The following report about the effects of ash from Hudson's 12-15 August eruption on livestock is from the U.S. Centers for Disease Control.

"Large numbers of livestock deaths were reported in Santa Cruz province, Argentina, in the weeks immediately following the initial eruptions of Hudson. In response to reports that large numbers of sheep deaths were due to high fluoride levels from ash, an investigation was conducted by U.S. Centers for Disease Control personnel in cooperation with the Office of Foreign Disaster Assistance.

"Analysis of sheep urine and ash samples collected between 17 and 22 September revealed low levels of fluoride. Mean fluoride urine levels of 5.7 mg/L fall within the normal range for ruminants. Preliminary fluoride analyses on ash samples collected at different distances from Hudson were performed both before and after rainfall. Ion chromatography using acetic acid extraction revealed fluoride levels ranging from nondetectable to 14 ppm in the samples collected 17-20 September. Although this ash analysis is preliminary, the results indicate that fluoride levels in these samples are well below toxic concentrations. The maximally tolerable range for fluoride concentrations in ruminant feed is between 40 and 50 ppm.
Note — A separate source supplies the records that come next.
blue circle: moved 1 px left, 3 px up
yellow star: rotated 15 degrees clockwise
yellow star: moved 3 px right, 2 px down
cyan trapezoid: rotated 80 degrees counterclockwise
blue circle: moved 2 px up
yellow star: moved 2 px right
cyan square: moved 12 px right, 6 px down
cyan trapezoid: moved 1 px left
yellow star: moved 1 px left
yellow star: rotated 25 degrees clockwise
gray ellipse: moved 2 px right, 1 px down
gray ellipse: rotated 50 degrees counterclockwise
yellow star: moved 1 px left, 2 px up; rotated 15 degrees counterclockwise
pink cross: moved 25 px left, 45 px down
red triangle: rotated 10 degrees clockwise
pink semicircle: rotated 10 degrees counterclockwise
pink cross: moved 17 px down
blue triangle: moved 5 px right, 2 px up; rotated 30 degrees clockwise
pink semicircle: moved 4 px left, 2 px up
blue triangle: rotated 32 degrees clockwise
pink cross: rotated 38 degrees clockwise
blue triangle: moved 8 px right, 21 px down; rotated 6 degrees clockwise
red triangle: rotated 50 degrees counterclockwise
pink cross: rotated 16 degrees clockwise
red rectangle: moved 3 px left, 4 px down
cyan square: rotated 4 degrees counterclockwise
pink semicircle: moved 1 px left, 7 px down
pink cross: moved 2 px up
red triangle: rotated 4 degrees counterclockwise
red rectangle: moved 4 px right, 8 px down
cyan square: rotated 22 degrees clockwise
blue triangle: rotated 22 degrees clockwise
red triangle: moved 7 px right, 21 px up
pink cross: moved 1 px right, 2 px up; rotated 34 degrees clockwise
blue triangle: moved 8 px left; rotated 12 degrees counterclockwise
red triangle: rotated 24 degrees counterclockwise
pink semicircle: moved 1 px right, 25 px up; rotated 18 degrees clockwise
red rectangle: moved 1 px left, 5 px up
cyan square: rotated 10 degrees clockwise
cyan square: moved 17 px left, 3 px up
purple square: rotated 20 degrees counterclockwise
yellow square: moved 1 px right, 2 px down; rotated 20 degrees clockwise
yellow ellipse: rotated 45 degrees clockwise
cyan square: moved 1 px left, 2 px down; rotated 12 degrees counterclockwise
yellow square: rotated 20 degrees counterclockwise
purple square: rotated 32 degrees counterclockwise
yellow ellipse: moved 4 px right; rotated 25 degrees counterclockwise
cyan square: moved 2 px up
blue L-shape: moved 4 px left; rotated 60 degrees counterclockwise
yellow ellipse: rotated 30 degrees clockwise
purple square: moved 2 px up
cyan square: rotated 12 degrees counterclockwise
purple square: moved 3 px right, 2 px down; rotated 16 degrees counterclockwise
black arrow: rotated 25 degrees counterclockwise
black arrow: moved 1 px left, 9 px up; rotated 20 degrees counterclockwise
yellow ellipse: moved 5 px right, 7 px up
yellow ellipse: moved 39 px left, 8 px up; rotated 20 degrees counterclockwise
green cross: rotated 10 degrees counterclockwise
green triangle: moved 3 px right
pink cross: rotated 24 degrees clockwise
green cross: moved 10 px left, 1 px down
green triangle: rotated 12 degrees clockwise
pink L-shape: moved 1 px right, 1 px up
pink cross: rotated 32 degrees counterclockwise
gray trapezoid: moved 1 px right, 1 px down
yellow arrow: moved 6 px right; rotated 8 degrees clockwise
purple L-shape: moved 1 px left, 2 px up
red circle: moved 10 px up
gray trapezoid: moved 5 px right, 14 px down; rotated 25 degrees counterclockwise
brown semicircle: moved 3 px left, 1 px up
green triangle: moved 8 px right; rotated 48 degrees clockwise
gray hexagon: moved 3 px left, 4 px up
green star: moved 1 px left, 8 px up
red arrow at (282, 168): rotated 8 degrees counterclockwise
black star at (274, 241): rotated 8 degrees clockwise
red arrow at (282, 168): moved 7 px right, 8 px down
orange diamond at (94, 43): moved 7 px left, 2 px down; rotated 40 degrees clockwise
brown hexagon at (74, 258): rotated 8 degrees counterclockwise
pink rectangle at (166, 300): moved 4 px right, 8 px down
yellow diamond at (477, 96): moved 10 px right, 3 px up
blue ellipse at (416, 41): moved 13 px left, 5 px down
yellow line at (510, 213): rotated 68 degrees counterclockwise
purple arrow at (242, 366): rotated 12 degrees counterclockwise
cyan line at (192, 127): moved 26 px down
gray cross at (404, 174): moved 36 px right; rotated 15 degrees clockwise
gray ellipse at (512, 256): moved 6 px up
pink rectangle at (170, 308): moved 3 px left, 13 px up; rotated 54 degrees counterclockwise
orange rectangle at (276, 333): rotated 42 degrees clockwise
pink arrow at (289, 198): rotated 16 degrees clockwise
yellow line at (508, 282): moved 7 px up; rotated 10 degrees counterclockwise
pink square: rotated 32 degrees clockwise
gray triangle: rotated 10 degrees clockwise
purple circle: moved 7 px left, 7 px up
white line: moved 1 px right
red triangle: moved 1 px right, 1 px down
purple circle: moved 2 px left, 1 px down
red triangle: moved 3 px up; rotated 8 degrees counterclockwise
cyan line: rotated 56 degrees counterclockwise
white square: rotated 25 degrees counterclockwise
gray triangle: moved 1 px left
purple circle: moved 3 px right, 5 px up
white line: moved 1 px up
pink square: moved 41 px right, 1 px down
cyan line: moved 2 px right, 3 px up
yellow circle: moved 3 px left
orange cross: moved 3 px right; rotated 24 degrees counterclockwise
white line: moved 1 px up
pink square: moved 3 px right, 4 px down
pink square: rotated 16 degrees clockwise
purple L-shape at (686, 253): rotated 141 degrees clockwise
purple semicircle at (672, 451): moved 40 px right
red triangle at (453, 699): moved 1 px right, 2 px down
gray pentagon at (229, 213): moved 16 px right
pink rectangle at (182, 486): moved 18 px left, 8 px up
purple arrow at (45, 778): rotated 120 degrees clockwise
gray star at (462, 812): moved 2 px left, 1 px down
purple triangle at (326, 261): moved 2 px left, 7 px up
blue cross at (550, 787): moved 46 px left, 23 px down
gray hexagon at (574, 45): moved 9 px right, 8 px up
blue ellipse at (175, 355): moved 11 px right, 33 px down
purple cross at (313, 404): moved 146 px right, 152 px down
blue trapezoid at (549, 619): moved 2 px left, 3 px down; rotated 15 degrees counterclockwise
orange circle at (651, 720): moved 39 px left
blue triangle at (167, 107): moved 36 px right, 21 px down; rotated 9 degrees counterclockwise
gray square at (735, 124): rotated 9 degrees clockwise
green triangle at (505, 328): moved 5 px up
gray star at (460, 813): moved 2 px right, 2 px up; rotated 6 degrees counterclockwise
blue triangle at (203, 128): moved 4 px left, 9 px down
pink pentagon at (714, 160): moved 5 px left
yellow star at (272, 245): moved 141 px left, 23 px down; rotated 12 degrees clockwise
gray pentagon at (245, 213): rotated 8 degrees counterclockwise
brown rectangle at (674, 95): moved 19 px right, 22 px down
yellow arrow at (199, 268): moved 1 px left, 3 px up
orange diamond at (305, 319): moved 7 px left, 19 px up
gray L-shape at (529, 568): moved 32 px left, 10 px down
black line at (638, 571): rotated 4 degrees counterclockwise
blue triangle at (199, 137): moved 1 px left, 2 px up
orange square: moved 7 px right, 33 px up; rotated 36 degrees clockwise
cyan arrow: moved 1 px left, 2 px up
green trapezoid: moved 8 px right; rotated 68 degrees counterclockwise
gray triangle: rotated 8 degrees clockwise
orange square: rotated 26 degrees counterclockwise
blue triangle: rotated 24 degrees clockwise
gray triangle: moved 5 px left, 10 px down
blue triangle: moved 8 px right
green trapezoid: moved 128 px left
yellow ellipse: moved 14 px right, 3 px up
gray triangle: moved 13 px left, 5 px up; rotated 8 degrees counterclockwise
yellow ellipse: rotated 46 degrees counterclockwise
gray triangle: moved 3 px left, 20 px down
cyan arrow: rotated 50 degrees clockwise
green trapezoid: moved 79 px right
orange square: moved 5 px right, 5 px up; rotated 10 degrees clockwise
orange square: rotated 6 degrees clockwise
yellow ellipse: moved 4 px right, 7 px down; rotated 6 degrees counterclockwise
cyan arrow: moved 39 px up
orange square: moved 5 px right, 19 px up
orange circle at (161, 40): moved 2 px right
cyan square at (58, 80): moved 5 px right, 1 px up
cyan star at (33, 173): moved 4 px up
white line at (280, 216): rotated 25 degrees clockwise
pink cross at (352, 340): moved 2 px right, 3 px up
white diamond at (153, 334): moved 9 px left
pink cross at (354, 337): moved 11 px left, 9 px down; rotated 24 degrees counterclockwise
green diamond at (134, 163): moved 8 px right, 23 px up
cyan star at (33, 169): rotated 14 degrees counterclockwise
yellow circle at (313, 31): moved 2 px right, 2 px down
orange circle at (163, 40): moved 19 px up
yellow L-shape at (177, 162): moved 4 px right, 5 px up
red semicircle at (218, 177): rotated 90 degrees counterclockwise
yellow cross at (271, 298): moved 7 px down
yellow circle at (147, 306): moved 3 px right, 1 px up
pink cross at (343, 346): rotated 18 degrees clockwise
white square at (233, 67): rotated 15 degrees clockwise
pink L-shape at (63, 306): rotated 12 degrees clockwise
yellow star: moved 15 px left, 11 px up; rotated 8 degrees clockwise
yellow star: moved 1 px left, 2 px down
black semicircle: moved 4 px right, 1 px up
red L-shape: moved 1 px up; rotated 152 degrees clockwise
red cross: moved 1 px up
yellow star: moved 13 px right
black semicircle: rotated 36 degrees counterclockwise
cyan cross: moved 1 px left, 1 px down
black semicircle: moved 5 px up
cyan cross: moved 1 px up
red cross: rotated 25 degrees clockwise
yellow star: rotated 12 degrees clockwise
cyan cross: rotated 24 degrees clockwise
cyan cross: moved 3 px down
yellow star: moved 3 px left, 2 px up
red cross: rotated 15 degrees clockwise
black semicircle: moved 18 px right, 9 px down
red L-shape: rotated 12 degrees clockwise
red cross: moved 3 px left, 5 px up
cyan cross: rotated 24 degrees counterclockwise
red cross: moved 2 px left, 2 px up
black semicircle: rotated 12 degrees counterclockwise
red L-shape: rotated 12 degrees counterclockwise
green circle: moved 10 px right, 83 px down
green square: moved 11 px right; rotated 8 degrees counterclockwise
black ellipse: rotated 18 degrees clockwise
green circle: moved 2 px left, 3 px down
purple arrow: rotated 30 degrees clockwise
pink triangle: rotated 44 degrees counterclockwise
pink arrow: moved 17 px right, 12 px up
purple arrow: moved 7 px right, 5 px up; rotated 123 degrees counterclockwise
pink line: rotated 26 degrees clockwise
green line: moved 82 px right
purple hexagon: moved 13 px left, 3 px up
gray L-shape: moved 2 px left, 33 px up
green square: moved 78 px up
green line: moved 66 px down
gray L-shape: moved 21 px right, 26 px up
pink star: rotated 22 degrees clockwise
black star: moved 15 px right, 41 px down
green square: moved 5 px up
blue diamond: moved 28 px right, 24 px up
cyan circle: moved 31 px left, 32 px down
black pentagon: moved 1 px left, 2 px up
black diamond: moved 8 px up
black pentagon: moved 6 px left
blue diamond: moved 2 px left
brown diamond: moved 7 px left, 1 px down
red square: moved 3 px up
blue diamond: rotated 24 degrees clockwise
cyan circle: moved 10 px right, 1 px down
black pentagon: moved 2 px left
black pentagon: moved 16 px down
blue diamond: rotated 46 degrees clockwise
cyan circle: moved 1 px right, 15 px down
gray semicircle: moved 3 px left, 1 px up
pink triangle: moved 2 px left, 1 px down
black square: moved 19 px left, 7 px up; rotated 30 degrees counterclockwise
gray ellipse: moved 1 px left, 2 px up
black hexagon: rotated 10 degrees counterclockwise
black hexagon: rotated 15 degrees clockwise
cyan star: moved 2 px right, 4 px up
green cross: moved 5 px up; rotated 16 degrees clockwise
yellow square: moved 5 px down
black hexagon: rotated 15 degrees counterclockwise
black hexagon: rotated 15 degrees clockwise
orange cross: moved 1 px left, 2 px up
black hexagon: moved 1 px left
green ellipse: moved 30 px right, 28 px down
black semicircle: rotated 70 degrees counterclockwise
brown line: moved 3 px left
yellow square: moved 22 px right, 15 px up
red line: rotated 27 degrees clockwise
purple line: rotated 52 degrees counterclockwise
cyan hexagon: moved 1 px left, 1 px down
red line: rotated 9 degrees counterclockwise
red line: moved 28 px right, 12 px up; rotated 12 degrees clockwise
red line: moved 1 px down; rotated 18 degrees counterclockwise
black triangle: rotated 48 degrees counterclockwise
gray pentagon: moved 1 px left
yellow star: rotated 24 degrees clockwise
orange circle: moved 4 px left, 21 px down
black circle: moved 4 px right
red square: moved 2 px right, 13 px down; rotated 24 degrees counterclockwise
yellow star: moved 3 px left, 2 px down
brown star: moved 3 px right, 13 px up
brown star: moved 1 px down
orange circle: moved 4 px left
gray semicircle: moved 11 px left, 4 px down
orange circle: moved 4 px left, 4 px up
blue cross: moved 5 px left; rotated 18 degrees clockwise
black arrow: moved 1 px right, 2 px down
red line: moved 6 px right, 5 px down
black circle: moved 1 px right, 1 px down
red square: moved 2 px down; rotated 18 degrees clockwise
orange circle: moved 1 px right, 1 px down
"These results, in combination with clinical impressions, lead to the conclusion that a great many of the sheep deaths are possibly due to a complex set of environmental, topographical, and husbandry conditions that were exacerbated by the presence of large amounts of volcanic ash. The sheep in Santa Cruz had just survived a particularly harsh winter and were going into the spring lambing season feeding on overgrazed land that had undergone a period of prolonged drought. Pregnant ewes are typically very susceptible to toxemia late in gestation and the unavailability of food and water due to ashcover for even a short period of time is sufficient to trigger this often fatal condition. Clinical observations of sheep deaths in the area of volcano ashfall are consistent with death due to complications of pregnancy, greatly exacerbated by the physical presence of ash. Pregnancy toxemia is a condition with a very poor prognosis and no easy and certain treatment."

Geological Summary. The ice-filled, 10-km-wide caldera of Cerro Hudson volcano was not recognized until its first 20th-century eruption in 1971. It is the southernmost volcano in the Chilean Andes, related to subduction of the Nazca plate beneath the South American plate. The massive volcano covers an area of 300 km2. The compound caldera is drained through a breach on its NW rim, which has been the source of mudflows down the Río de Los Huemeles. Two cinder cones occur N of the volcano and others occupy the SW and SE flanks. This volcano has been the source of several major Holocene explosive eruptions. An eruption about 6,700 years ago was one of the largest known in the southern Andes during the Holocene; another eruption about 3,600 years ago also produced more than 10 km3 of tephra. An eruption in 1991 formed a new 800-m-wide crater in the SW portion of the caldera.

Information Contacts: C. Rubin and E. Noji, Centers for Disease Control, Atlanta.